As is evident from analyzing the above-mentioned Edelman equation (equation 2) this can come about when the ratio of exchangeable cations to total body water is decreased. As depicted in Figure 2, such a decrement in the ratio can occur under the following circumstances [18]:

1. Unchanged total exchangeable body cations with increased total body water (Fig. 2a).

2. Decreased total exchangeable body cations with a smaller decrease in total body water (Fig. 2b).

3. Increased total exchangeable body cations with a larger increase in total body water (Fig. 2c).

4. Decreased total exchangeable body cations with increased total body water (Fig. 2d).

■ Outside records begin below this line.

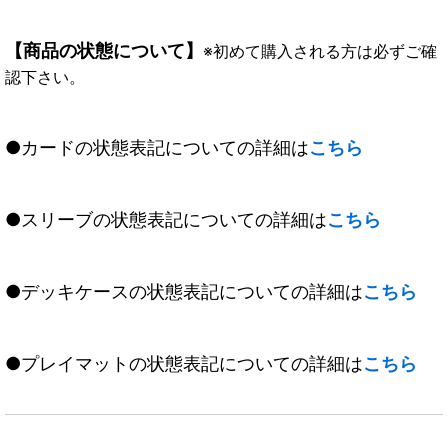
【商品の状態について】
※初めて購入される方は必ずご確
認下さい。
●カードの状態表記についての詳細は
こちら
●スリーブの状態表記についての詳細は
こちら
●デッキケースの状態表記についての詳細は
こちら
●プレイマットの状態表記についての詳細は
こちら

It is important to note that a decrease in total exchangeable potassium (e.g., hypokalemia) per se, even in the absence of significant decrement in total body sodium, can cause hyponatremia. Hypokalemia causes a shift of potassium out of the cell with a commensurate entry of sodium [19]. The reverse occurs during potassium repletion: as potassium chloride increases plasma sodium concentration in the absence of administered sodium [20].

Either an absolute or relative excess of body water is present in every one of the settings leading to hypotonic hyponatremia. As depicted in Figure 3 on the pathophysiology of hyponatremia, free water excess is a proximate step in the disorder. Water excess can develop by:

• Increased free water intake, or

• Decreased renal free water excretion.